Nashville Taxpayer Protection Act

A grassroots effort to repeal Nashville's 34 percent property tax increase delivered more than 20,000 signatures to the Metropolitan Clerk's office Wednesday, August 26, 2020.

(The Center Square) – A Nashville judge has ruled a measure to repeal Nashville’s 34 percent property tax increase and institute other limits on the city’s spending will not go to voters in a December election.

Deciding a dispute between citizen group 4 Good Government and the Davidson County Election Commission, Chancellor Ellen Hobbs Lyle ruled Tuesday afternoon the charter amendment brought by 4 Good Government cannot be placed on a special election ballot.

“While there may be lawful ways to change the 34% Metro property tax hike prospectively, this Proposed Act is not one of them,” Lyle wrote in the ruling.

“Unbeknownst to the signers who were presented with the referendum Petition, it contains a Proposed Act that is defective in form, facially unconstitutional and under no set of circumstances could be valid,” the ruling reads.

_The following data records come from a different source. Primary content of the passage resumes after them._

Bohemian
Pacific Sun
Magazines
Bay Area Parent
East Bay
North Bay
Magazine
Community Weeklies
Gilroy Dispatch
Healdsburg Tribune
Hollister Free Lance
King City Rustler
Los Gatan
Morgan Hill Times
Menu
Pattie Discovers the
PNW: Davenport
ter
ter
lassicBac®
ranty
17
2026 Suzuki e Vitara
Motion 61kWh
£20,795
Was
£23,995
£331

Nashville Attorney Jim Roberts – who wrote the amendment, helped collect signatures, and defended the measure in court – said he was disappointed with the ruling.

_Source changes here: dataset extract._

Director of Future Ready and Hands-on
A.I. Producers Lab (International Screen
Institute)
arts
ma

“I'm very disappointed that the Metropolitan Government worked so hard to suppress the rights of the voters to vote on a valid petition,” Roberts told The Center Square. “We don't agree that it's invalid, but we have to take the court's ruling and make a decision where to go from there.”

In response to the ruling, Roberts said he is considering an appeal or drafting a new, revised amendment to gather signatures and try again.

Nashville Mayor John Cooper lauded Lyle’s ruling, calling it “great news for our city.”

“The Chancellor’s thoughtful ruling calls out a misguided effort,” Cooper said in a statement. “Thankfully, the city does not have to spend between $800,000 and $1 million on something that would later be overturned. Instead, we can focus on the work Metro Council and I were hired to do.”

Cooper had threatened to make heavy cuts to police, fire and school budgets had a special election succeeded in repealing the property tax increase and put the city budget out of balance.

Tori Venable, state director of Americans for Prosperity, which collaborated on gathering petition signatures, said the ruling was “extremely disappointing.”

“Metro has continued to silence or tried to silence and ignore the voices of over 27,000 people that signed this petition,” Venable told The Center Square. “This tax hike is not going to do anything to corrupt Metro’s finances. It's only going to add more fuel to the fire of their reckless spending and tax proposals.”

Roberts said he looks forward to taking the next steps.